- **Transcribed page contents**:

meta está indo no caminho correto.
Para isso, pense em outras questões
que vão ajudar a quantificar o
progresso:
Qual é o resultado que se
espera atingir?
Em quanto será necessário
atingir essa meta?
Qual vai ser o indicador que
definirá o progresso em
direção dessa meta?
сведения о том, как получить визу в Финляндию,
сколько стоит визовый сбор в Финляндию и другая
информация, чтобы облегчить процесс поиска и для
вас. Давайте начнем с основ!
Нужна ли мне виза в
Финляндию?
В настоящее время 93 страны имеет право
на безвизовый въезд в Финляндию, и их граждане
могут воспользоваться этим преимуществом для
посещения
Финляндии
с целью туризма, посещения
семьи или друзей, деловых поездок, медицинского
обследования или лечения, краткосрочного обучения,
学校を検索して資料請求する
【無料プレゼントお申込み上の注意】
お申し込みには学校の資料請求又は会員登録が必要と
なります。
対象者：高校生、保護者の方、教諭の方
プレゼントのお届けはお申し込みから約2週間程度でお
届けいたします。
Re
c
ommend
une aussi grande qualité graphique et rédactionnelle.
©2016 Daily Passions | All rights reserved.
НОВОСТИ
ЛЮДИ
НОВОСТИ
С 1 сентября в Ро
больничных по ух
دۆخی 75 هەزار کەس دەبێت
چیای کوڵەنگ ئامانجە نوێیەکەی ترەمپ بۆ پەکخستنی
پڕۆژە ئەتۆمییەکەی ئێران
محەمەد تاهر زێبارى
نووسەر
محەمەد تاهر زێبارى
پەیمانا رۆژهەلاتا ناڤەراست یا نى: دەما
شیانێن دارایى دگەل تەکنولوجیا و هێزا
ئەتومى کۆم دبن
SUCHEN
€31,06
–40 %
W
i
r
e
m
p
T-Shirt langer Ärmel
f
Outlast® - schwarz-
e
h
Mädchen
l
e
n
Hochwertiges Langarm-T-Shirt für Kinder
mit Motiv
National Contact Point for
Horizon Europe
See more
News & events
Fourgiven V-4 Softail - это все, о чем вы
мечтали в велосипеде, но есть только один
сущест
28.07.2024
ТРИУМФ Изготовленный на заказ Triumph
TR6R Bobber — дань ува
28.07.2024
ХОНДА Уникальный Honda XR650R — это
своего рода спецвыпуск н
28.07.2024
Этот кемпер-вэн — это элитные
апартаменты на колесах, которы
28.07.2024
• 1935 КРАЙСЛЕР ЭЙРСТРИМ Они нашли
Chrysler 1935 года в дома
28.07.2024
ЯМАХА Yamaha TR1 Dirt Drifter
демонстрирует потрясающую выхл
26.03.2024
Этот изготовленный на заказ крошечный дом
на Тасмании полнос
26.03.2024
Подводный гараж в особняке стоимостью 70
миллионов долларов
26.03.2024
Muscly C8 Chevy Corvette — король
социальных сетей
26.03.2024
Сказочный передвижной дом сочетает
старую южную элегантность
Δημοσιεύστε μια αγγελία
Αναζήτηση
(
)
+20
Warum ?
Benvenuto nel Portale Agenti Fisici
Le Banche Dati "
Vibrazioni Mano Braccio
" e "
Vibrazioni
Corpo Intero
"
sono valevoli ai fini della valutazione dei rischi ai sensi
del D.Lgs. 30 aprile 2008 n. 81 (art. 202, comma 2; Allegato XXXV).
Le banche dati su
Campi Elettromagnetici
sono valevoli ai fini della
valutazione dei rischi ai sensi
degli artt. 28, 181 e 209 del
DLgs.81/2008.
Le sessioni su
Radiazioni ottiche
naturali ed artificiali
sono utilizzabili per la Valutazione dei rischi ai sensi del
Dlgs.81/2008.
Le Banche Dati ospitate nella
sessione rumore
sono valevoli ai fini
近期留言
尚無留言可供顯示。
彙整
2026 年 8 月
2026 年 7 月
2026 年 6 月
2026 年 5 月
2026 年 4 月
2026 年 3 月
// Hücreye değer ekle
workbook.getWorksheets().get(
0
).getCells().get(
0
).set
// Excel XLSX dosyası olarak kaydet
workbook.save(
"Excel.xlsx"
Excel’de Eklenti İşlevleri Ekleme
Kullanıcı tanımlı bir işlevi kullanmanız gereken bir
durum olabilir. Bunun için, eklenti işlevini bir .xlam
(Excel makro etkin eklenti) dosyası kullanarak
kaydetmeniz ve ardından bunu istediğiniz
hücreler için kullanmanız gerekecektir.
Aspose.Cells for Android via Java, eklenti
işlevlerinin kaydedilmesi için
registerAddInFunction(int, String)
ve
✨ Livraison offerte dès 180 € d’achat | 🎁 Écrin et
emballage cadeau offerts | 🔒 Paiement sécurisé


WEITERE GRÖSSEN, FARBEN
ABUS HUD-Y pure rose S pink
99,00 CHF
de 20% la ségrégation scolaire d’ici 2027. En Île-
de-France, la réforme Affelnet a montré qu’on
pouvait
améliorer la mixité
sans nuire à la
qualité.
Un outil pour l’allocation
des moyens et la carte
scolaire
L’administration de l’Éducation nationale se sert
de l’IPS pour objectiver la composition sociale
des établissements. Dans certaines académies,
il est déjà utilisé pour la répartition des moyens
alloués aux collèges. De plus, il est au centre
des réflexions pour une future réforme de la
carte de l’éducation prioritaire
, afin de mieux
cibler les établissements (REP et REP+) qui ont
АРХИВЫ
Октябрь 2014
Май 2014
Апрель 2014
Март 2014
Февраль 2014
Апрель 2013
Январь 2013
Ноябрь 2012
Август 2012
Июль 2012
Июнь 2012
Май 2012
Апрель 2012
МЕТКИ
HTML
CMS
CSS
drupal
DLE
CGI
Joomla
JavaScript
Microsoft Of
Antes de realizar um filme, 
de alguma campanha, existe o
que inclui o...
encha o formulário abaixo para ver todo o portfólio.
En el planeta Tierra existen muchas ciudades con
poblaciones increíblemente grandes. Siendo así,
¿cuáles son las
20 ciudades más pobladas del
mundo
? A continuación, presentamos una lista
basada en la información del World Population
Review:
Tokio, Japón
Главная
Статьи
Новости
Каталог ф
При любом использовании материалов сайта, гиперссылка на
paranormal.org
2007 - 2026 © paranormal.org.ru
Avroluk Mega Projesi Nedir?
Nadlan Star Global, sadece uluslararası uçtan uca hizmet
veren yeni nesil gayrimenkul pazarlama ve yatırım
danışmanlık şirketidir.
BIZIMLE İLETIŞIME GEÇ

- **WHAT THE TASK REQUIRES**: The records are to be retyped exactly. No line may be skipped.

- **SOLUTION TO THE EXERCISE**:
meta está indo no caminho correto.
Para isso, pense em outras questões
que vão ajudar a quantificar o
progresso:
Qual é o resultado que se
espera atingir?
Em quanto será necessário
atingir essa meta?
Qual vai ser o indicador que
definirá o progresso em
direção dessa meta?
сведения о том, как получить визу в Финляндию,
сколько стоит визовый сбор в Финляндию и другая
информация, чтобы облегчить процесс поиска и для
вас. Давайте начнем с основ!
Нужна ли мне виза в
Финляндию?
В настоящее время 93 страны имеет право
на безвизовый въезд в Финляндию, и их граждане
могут воспользоваться этим преимуществом для
посещения
Финляндии
с целью туризма, посещения
семьи или друзей, деловых поездок, медицинского
обследования или лечения, краткосрочного обучения,
学校を検索して資料請求する
【無料プレゼントお申込み上の注意】
お申し込みには学校の資料請求又は会員登録が必要と
なります。
対象者：高校生、保護者の方、教諭の方
プレゼントのお届けはお申し込みから約2週間程度でお
届けいたします。
Re
c
ommend
une aussi grande qualité graphique et rédactionnelle.
©2016 Daily Passions | All rights reserved.
НОВОСТИ
ЛЮДИ
НОВОСТИ
С 1 сентября в Ро
больничных по ух
دۆخی 75 هەزار کەس دەبێت
چیای کوڵەنگ ئامانجە نوێیەکەی ترەمپ بۆ پەکخستنی
پڕۆژە ئەتۆمییەکەی ئێران
محەمەد تاهر زێبارى
نووسەر
محەمەد تاهر زێبارى
پەیمانا رۆژهەلاتا ناڤەراست یا نى: دەما
شیانێن دارایى دگەل تەکنولوجیا و هێزا
ئەتومى کۆم دبن
SUCHEN
€31,06
–40 %
W
i
r
e
m
p
T-Shirt langer Ärmel
f
Outlast® - schwarz-
e
h
Mädchen
l
e
n
Hochwertiges Langarm-T-Shirt für Kinder
mit Motiv
National Contact Point for
Horizon Europe
See more
News & events
Fourgiven V-4 Softail - это все, о чем вы
мечтали в велосипеде, но есть только один
сущест
28.07.2024
ТРИУМФ Изготовленный на заказ Triumph
TR6R Bobber — дань ува
28.07.2024
ХОНДА Уникальный Honda XR650R — это
своего рода спецвыпуск н
28.07.2024
Этот кемпер-вэн — это элитные
апартаменты на колесах, которы
28.07.2024
• 1935 КРАЙСЛЕР ЭЙРСТРИМ Они нашли
Chrysler 1935 года в дома
28.07.2024
ЯМАХА Yamaha TR1 Dirt Drifter
демонстрирует потрясающую выхл
26.03.2024
Этот изготовленный на заказ крошечный дом
на Тасмании полнос
26.03.2024
Подводный гараж в особняке стоимостью 70
миллионов долларов
26.03.2024
Muscly C8 Chevy Corvette — король
социальных сетей
26.03.2024
Сказочный передвижной дом сочетает
старую южную элегантность
Δημοσιεύστε μια αγγελία
Αναζήτηση
(
)
+20
Warum ?
Benvenuto nel Portale Agenti Fisici
Le Banche Dati "
Vibrazioni Mano Braccio
" e "
Vibrazioni
Corpo Intero
"
sono valevoli ai fini della valutazione dei rischi ai sensi
del D.Lgs. 30 aprile 2008 n. 81 (art. 202, comma 2; Allegato XXXV).
Le banche dati su
Campi Elettromagnetici
sono valevoli ai fini della
valutazione dei rischi ai sensi
degli artt. 28, 181 e 209 del
DLgs.81/2008.
Le sessioni su
Radiazioni ottiche
naturali ed artificiali
sono utilizzabili per la Valutazione dei rischi ai sensi del
Dlgs.81/2008.
Le Banche Dati ospitate nella
sessione rumore
sono valevoli ai fini
近期留言
尚無留言可供顯示。
彙整
2026 年 8 月
2026 年 7 月
2026 年 6 月
2026 年 5 月
2026 年 4 月
2026 年 3 月
// Hücreye değer ekle
workbook.getWorksheets().get(
0
).getCells().get(
0
).set
// Excel XLSX dosyası olarak kaydet
workbook.save(
"Excel.xlsx"
Excel’de Eklenti İşlevleri Ekleme
Kullanıcı tanımlı bir işlevi kullanmanız gereken bir
durum olabilir. Bunun için, eklenti işlevini bir .xlam
(Excel makro etkin eklenti) dosyası kullanarak
kaydetmeniz ve ardından bunu istediğiniz
hücreler için kullanmanız gerekecektir.
Aspose.Cells for Android via Java, eklenti
işlevlerinin kaydedilmesi için
registerAddInFunction(int, String)
ve
✨ Livraison offerte dès 180 € d’achat | 🎁 Écrin et
emballage cadeau offerts | 🔒 Paiement sécurisé


WEITERE GRÖSSEN, FARBEN
ABUS HUD-Y pure rose S pink
99,00 CHF
de 20% la ségrégation scolaire d’ici 2027. En Île-
de-France, la réforme Affelnet a montré qu’on
pouvait
améliorer la mixité
sans nuire à la
qualité.
Un outil pour l’allocation
des moyens et la carte
scolaire
L’administration de l’Éducation nationale se sert
de l’IPS pour objectiver la composition sociale
des établissements. Dans certaines académies,
il est déjà utilisé pour la répartition des moyens
alloués aux collèges. De plus, il est au centre
des réflexions pour une future réforme de la
carte de l’éducation prioritaire
, afin de mieux
cibler les établissements (REP et REP+) qui ont
АРХИВЫ
Октябрь 2014
Май 2014
Апрель 2014
Март 2014
Февраль 2014
Апрель 2013
Январь 2013
Ноябрь 2012
Август 2012
Июль 2012
Июнь 2012
Май 2012
Апрель 2012
МЕТКИ
HTML
CMS
CSS
drupal
DLE
CGI
Joomla
JavaScript
Microsoft Of
Antes de realizar um filme, 
de alguma campanha, existe o
que inclui o...
encha o formulário abaixo para ver todo o portfólio.
En el planeta Tierra existen muchas ciudades con
poblaciones increíblemente grandes. Siendo así,
¿cuáles son las
20 ciudades más pobladas del
mundo
? A continuación, presentamos una lista
basada en la información del World Population
Review:
Tokio, Japón
Главная
Статьи
Новости
Каталог ф
При любом использовании материалов сайта, гиперссылка на
paranormal.org
2007 - 2026 © paranormal.org.ru
Avroluk Mega Projesi Nedir?
Nadlan Star Global, sadece uluslararası uçtan uca hizmet
veren yeni nesil gayrimenkul pazarlama ve yatırım
danışmanlık şirketidir.
BIZIMLE İLETIŞIME GEÇ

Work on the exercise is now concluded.